In 1928, at the tender age of just 28 years, British director Anthony Asquith was already a driven and passionate filmmaker – exactly what he brought to his early silent, Underground (1928). This tale, whilst saturated in its own time, carries a modern note, as underground carriages bustle with nosey travellers leaning over each others shoulders to read their neighbour’s newspaper, or young men eye up the ladies. Amidst the hustle of daily commutes we find a pair of lovebirds in the form of mild-mannered Bill (Brian Aherne) who works as an underground porter and shop worker Nell (Elissa Landi).
The pair’s fledgling love is thrown into disarray by the brash Burt (Cyril McLaglen), who also has eyes for the working class blonde bombshell. Power station worker Burt, with his rough manners and penchant for drink, hatches a plan with former lover Kate (Norah Baring), that climaxes in a tremendous, Bond-style chase sequence. Asquith – a contemporary of the young Alfred Hitchcock – demonstrates a tremendous talent for storytelling that should win over even the sceptics who have dismissed him as merely an ‘actor’s director’. He brings out excellent performances from the cast that immediately bring us onside with the charming hero, whilst riled against the brash antagonist.
Full of youthful exuberance, Asquith certainly takes the lively, sprightly Underground in some surprising new directions. Landi breaks away from being a mere love interest into a leather-clad crusader, determined to find the truth by stalking the streets of London for seamstress Kate – the only one who can help her in her mission. Elements of German Expression, not dissimilar to the masterful Fritz Lang’s Mabuse series, are used by Asquith, drawing upon his experience at German studio UFA. Low-angled looming shots of the escalators and a playful use of shadows add to the argument that Asquith possessed a creditable understanding of cinema and wasn’t solely reliant on performances for the quality of his films.
Whilst the initial act is contained in the labyrinthine London Underground network, we also have a dreamy foray in a park that sees the lovers liberated from the subterranean world of shadows and dirt. This creates a pleasing cross over of thriller-come-romance that walks a thin line of being tonally conflicted. It’s all glued together by the excellent characterisation and plot that rattles along with pleasing pace and gentle comic interludes, only waning in the second act in a brief break from effectiveness.

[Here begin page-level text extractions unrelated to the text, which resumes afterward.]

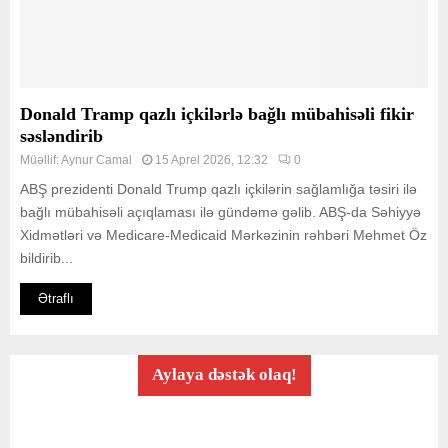
Donald Tramp qazlı içkilərlə bağlı mübahisəli fikir
səsləndirib
Müəllif:
Aynur Camal
15 Aprel 2026, 12:32
0
ABŞ prezidenti Donald Trump qazlı içkilərin sağlamlığa təsiri ilə
bağlı mübahisəli açıqlaması ilə gündəmə gəlib. ABŞ-da Səhiyyə
Xidmətləri və Medicare-Medicaid Mərkəzinin rəhbəri Mehmet Öz
bildirib...
Ətraflı
Aylaya dəstək olaq!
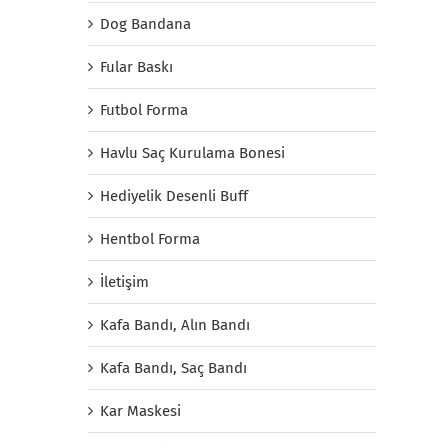
Dog Bandana
Fular Baskı
Futbol Forma
Havlu Saç Kurulama Bonesi
Hediyelik Desenli Buff
Hentbol Forma
İletişim
Kafa Bandı, Alın Bandı
Kafa Bandı, Saç Bandı
Kar Maskesi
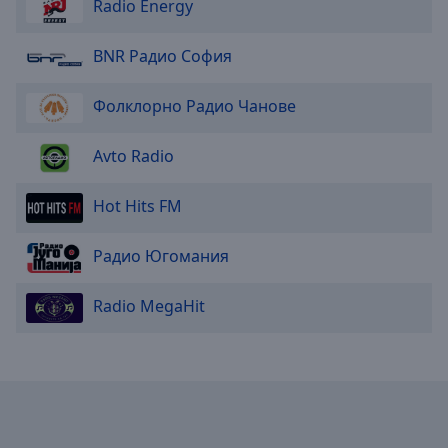
Reset
Radio Energy
Done
Close
BNR Радио София
Modal
Dialog
End
Фолклорно Радио Чанове
of
dialog
Avto Radio
window.
Hot Hits FM
Радио Югомания
Radio MegaHit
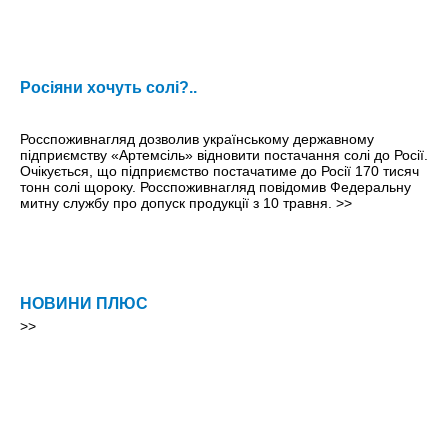
Росіяни хочуть солі?..
Росспоживнагляд дозволив українському державному
підприємству «Артемсіль» відновити постачання солі до Росії.
Очікується, що підприємство постачатиме до Росії 170 тисяч
тонн солі щороку. Росспоживнагляд повідомив Федеральну
митну службу про допуск продукції з 10 травня.
>>
НОВИНИ ПЛЮС
>>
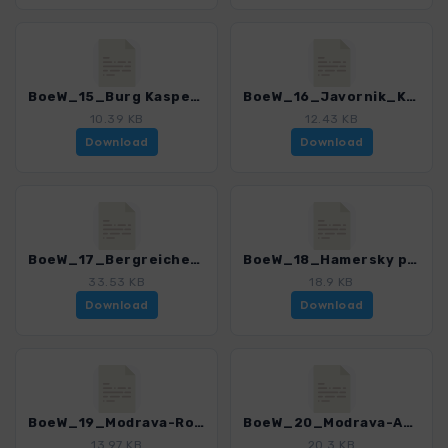
BoeW_15_Burg Kasperk.gpx
BoeW_16_Javornik_Kralovsky kamen.gpx
10.39 KB
12.43 KB
Download
Download
BoeW_17_BergreichensteinerZweig.gpx
BoeW_18_Hamersky potok.gpx
33.53 KB
18.9 KB
Download
Download
BoeW_19_Modrava-Roklansky potok.gpx
BoeW_20_Modrava-Antygl.gpx
13.97 KB
20.3 KB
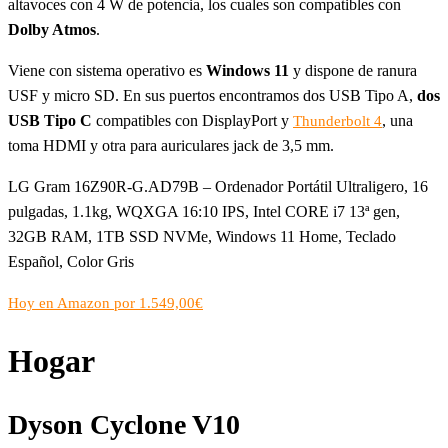
altavoces con 4 W de potencia, los cuales son compatibles con
Dolby Atmos
.
Viene con sistema operativo es
Windows 11
y dispone de ranura
USF y micro SD. En sus puertos encontramos dos USB Tipo A,
dos
USB Tipo C
compatibles con DisplayPort y
, una
Thunderbolt 4
toma HDMI y otra para auriculares jack de 3,5 mm.
LG Gram 16Z90R-G.AD79B – Ordenador Portátil Ultraligero, 16
pulgadas, 1.1kg, WQXGA 16:10 IPS, Intel CORE i7 13ª gen,
32GB RAM, 1TB SSD NVMe, Windows 11 Home, Teclado
Español, Color Gris
Hoy en Amazon por 1.549,00€
Hogar
Dyson Cyclone V10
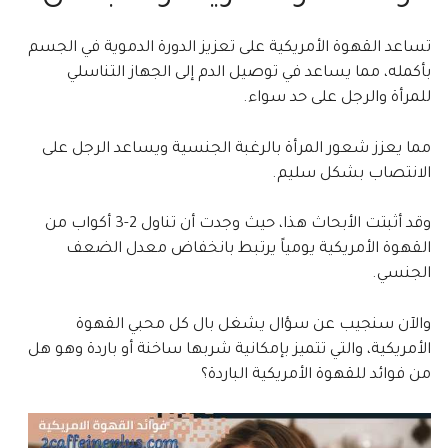
تساعد القهوة الأمريكية على تعزيز الدورة الدموية في الجسم
بأكمله، مما يساعد في توصيل الدم إلى الجهاز التناسلي
للمرأة والرجل على حد سواء.
مما يعزز شعور المرأة بالرغبة الجنسية ويساعد الرجل على
الانتصاب بشكل سليم.
وقد أثبتت الأبحاث هذا، حيث وجدت أن تناول 2-3 أكواب من
القهوة الأمريكية يومياً يرتبط بانخفاض معدل الضعف
الجنسي.
والآن سنجيب عن سؤال يشغل بال كل محبي القهوة
الأمريكية، والتي تتميز بإمكانية شربها ساخنة أو باردة وهو هل
من فوائد للقهوة الأمريكية الباردة؟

This rerelease from the BFI is part of the celebration of the 150th anniversary of the London Underground, taking place this year throughout the capital. Silent film aficionado and music maestro Neil Brand was also commissioned to produce a new score for the film, performed here by the BBC Symphony Orchestra. Wider audiences rarely enjoy silent films – thankfully Underground should make for a tremendous introduction to the period of enjoyable early British cinema, which celebrates the tube and the people who use it.